East Bristol Food Bank manager Andy Irwin tells Copyright about the growing network of food banks in and around Bristol, why they’re there and how the problem could be getting worse.
We’ve been running food banks in East Bristol for four years but there are a number of others operating in other parts of Bristol too.
Some are supported by the Trussel Trust, like us, but there are independent food banks as well. Alongside FareShare, we are part of a group that have formed a charity to try and deal with the issue of food poverty on a bigger scale called the 5K Partnership. We are particularly looking for cheap or free Warehousing in Bristol to store collective food and open the possibility of bulk donations from businesses.
The thing to take from this is that we’re not here because there isn’t a need. We’ve estimated that just the East Bristol food bank will feed 5,000 people this year. At the beginning of 2015 we were giving out more than two-tonnes of food a month.
Around 40-50 voucher holders come to us every week. I know some people have different ideas about the need for food banks, but our experience is that the people that come to us genuinely need the help.
We don’t get many people through our doors that make me think ‘What are you doing here?’
The sort of people that get referred to us are very wide-ranging. Every week we’ll have someone that’s fleeing domestic violence. Every week we’ll have a family that’s been referred by a health visitor or school. We have a lot of people coming in here that are struggling with getting benefits and getting access to them in time.
You have to wait for a period before benefits are available, between the claiming and receiving of benefits, and we see a lot of people in this situation. On a hands on day to day level we’re seeing people who are saying they don’t have the food they need to feed themselves and their children. That’s a reality in their lives.
I’ve read comments on newspaper blogs where people have suggested the need for food banks is nonsense, our response is always ‘Come down and have a look for yourselves. Make a judgment based on that.’
We certainly give out more food than we used to but it’s difficult to say if we’ve seen a rise in the people that need it as we’ve widened our reach. One of our team members has looked at our database and discovered that there are very few people who come more than once, something like 70 per cent of people only make one visit.
The idea that multiple people are coming again and again, certainly when looking at the statistics from 2014-15, isn’t quite right. It’s about a lot of people hitting a crisis, getting help and moving on.
I struggle to see the logic in making people wait for benefits. How can you make the presumption that people are just going to have the money as a resource when they’re applying for benefits?
I even met a man who had been running a successful business for a number of years and even he didn’t have any food one week when that business folded. He had two properties, one of them I think was a buy-to-let and the other his own. Both had mortgages and he just didn’t have the cash flow. He was quite annoyed that nobody from the statutory organisations would help him after contributing to the system for so many years.
So you have some people at that end of the scale and other’s on zero hour contracts who’ve just been laid off and have a wait of two to three week before they’ll receive any money.
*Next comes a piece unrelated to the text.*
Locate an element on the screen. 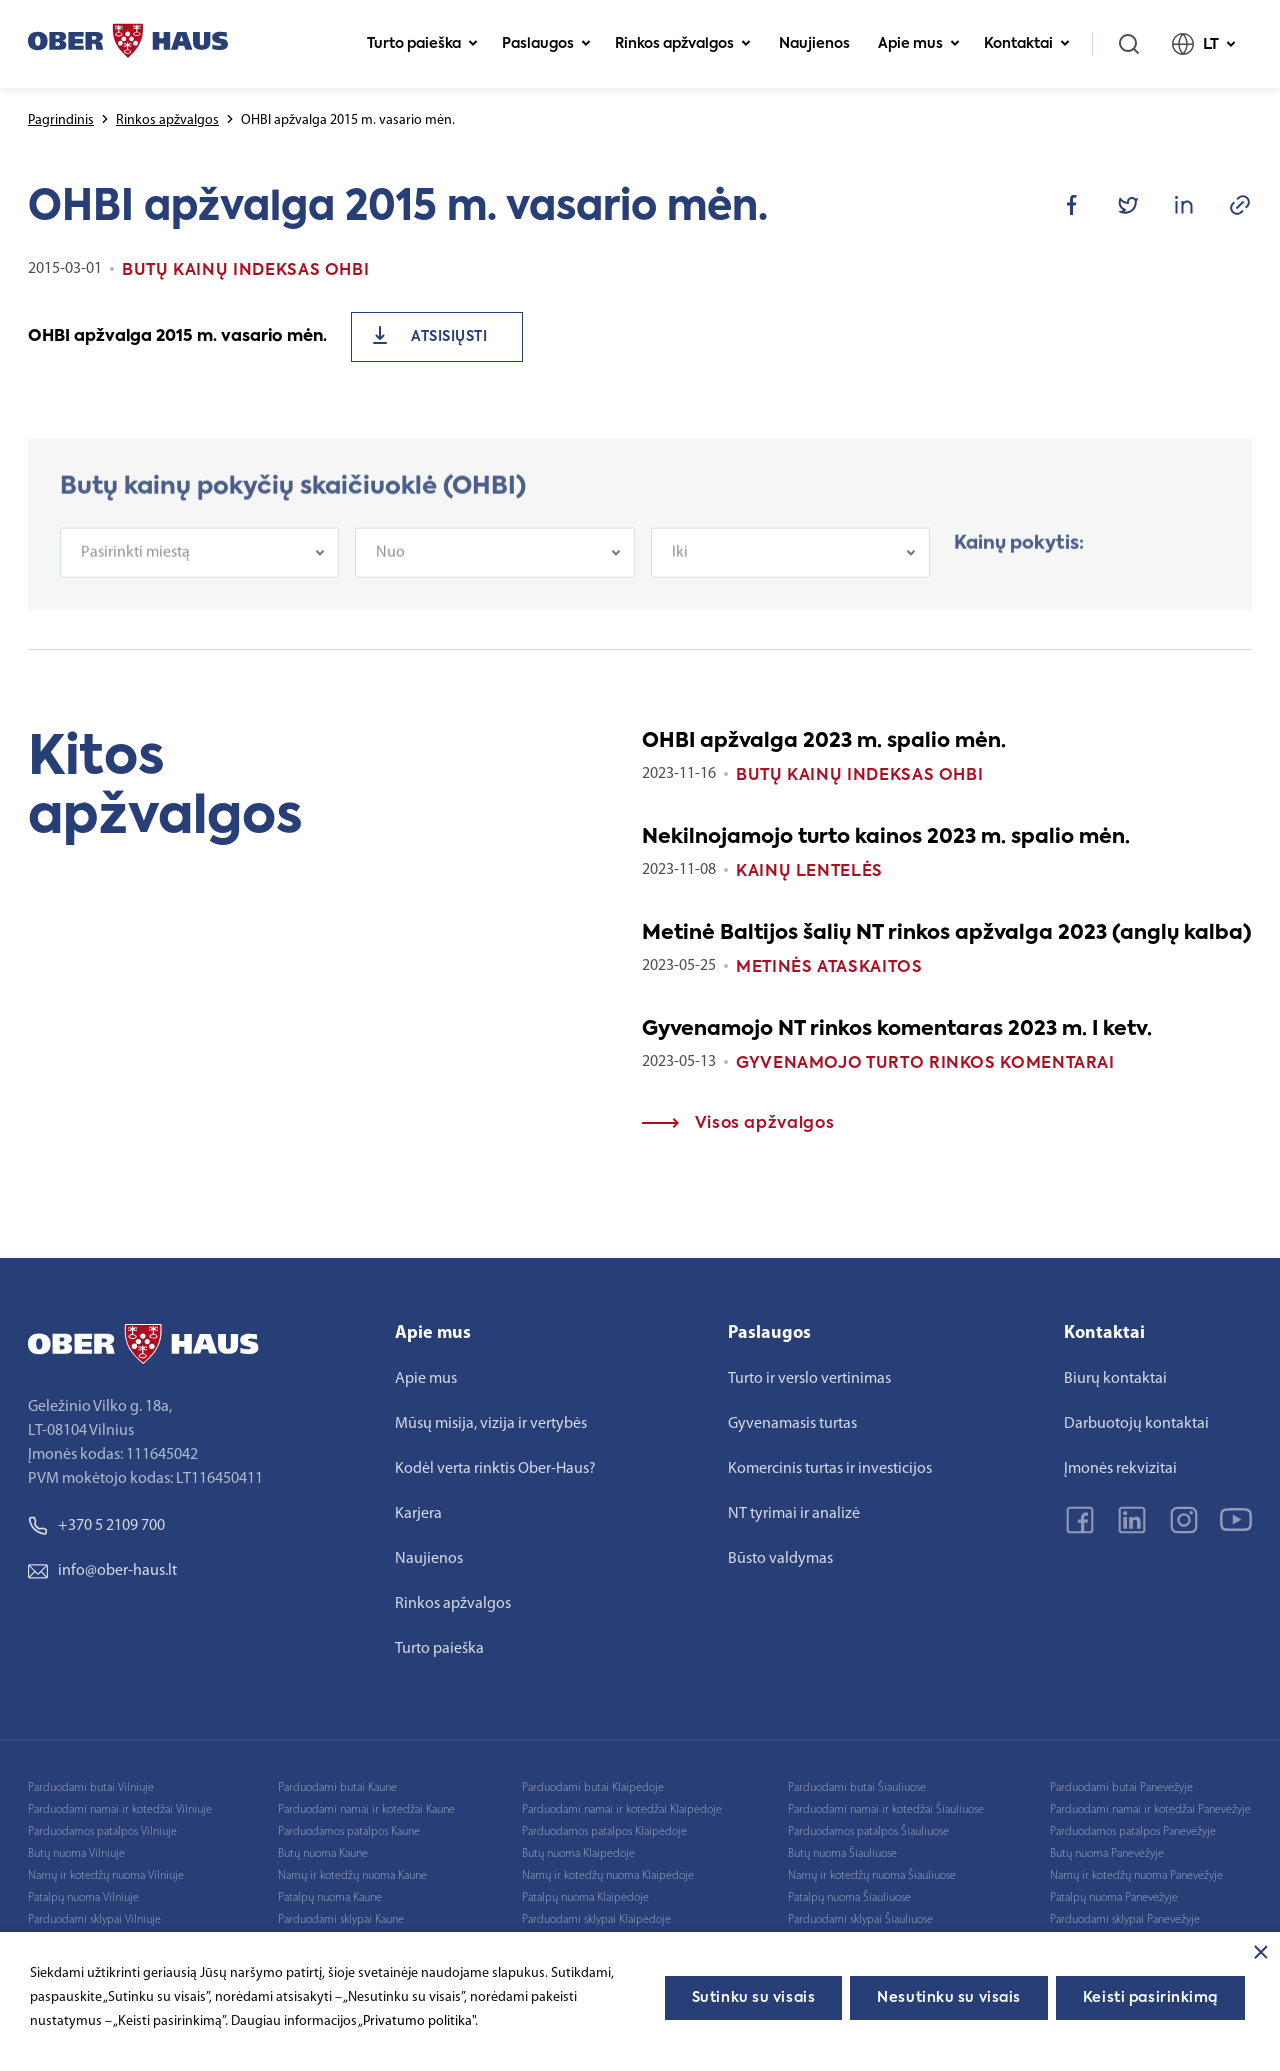 This screenshot has width=1280, height=2071. Parduodami butai Šiauliuose is located at coordinates (857, 1788).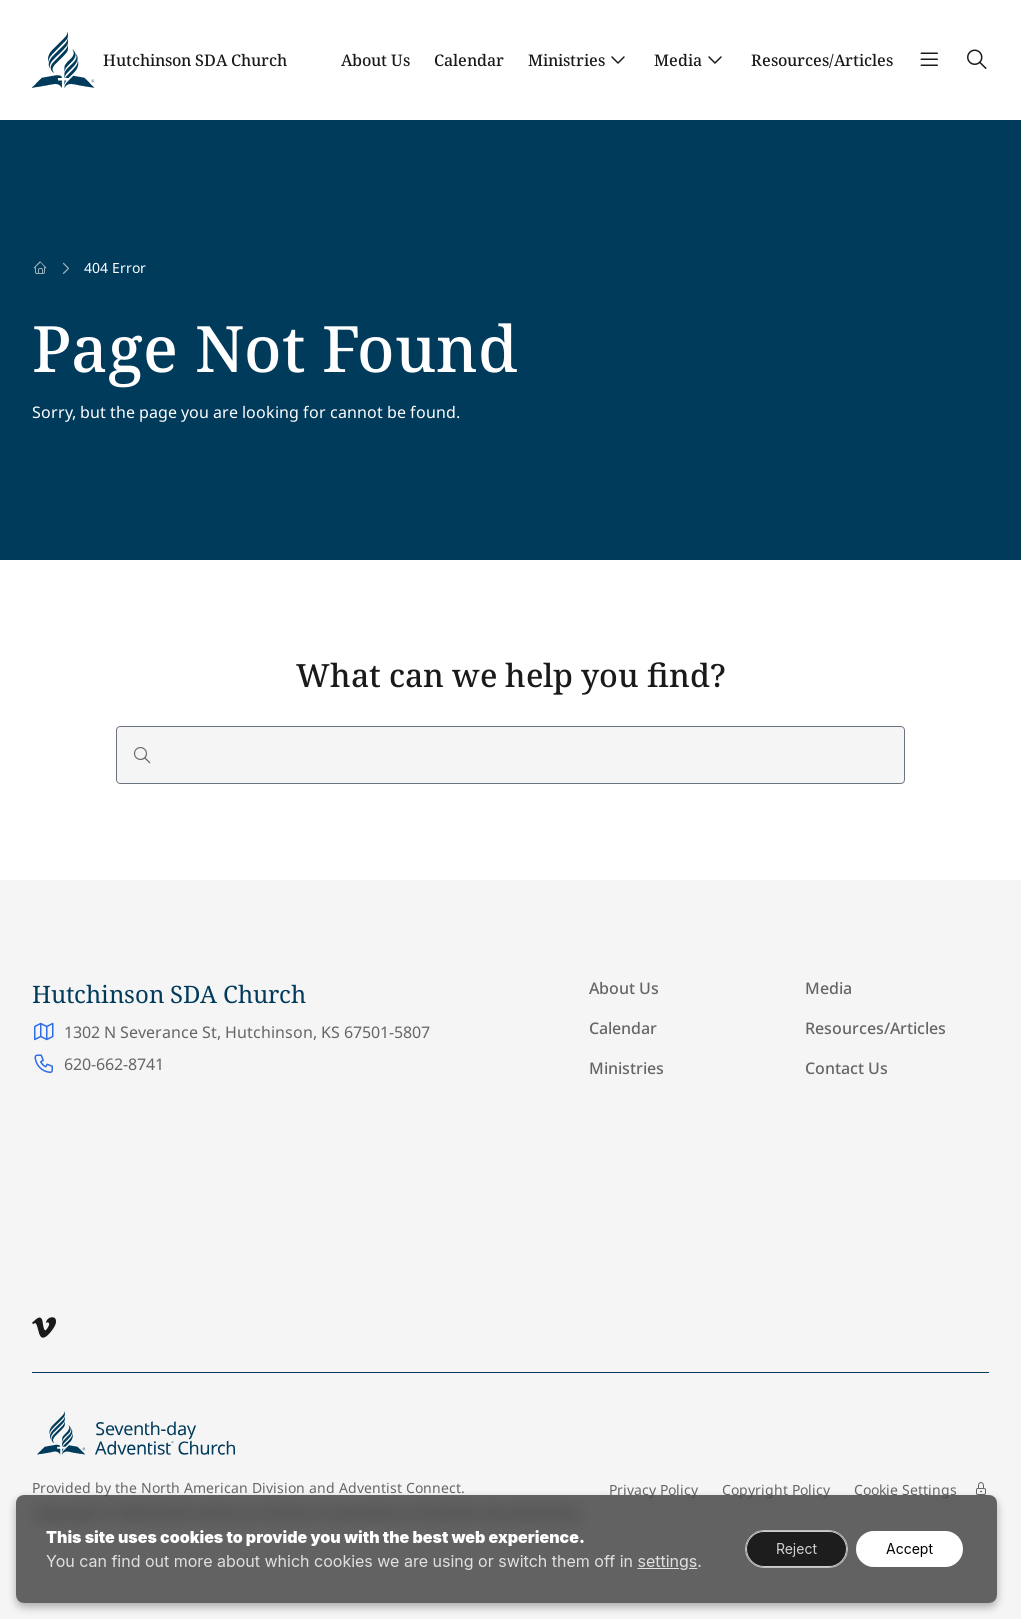 The height and width of the screenshot is (1619, 1021). What do you see at coordinates (400, 1487) in the screenshot?
I see `Adventist Connect` at bounding box center [400, 1487].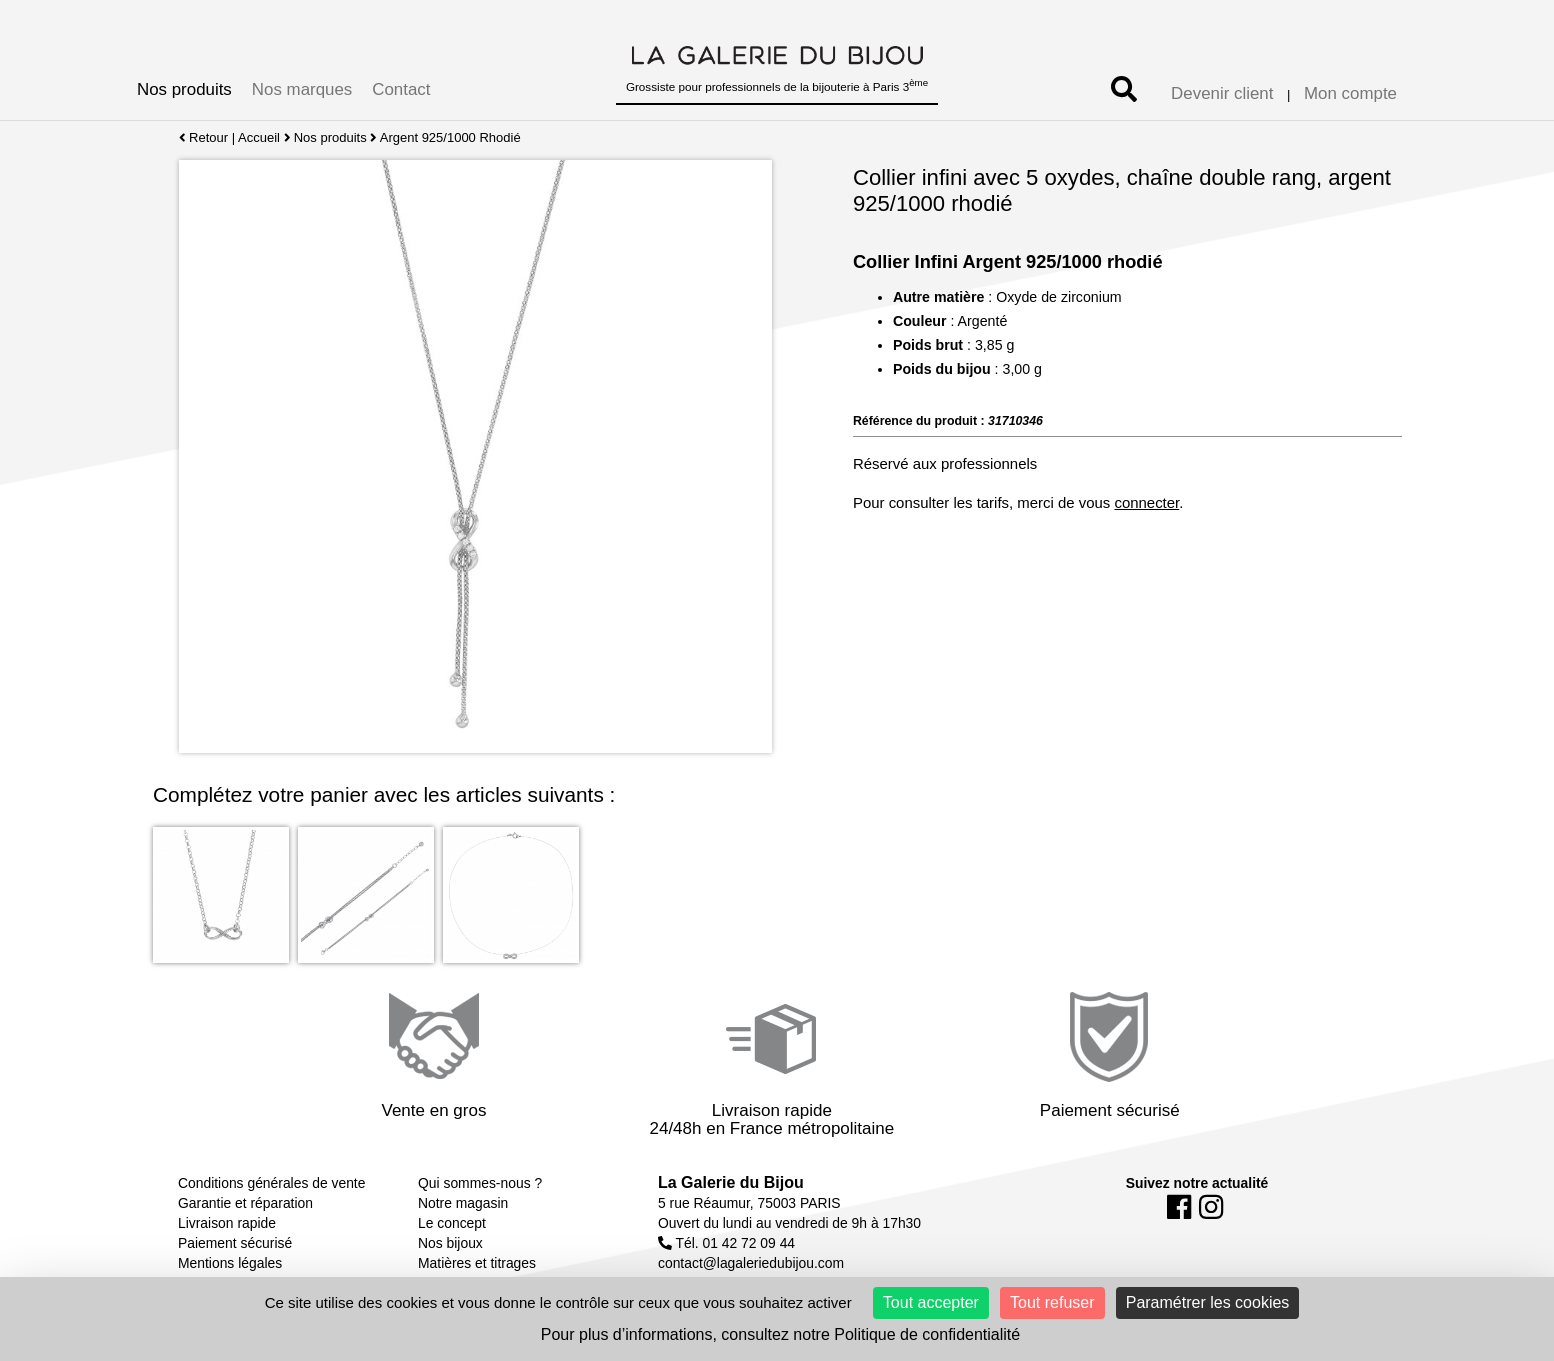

We’re concerned that this problem is just going to get worse with the introduction of Universal Credit because that will mean an even longer waiting period for people, anything up to six weeks? What are people going to do in that six weeks? Also currently the plan is to not pay any housing costs covering rent for the first week – an amount of money some people won’t have.
Now we, along with other agencies will have to manage this. Should we have to? Food banks don’t want to be needed, we’re not here because we want to be, we’re here because we’re needed.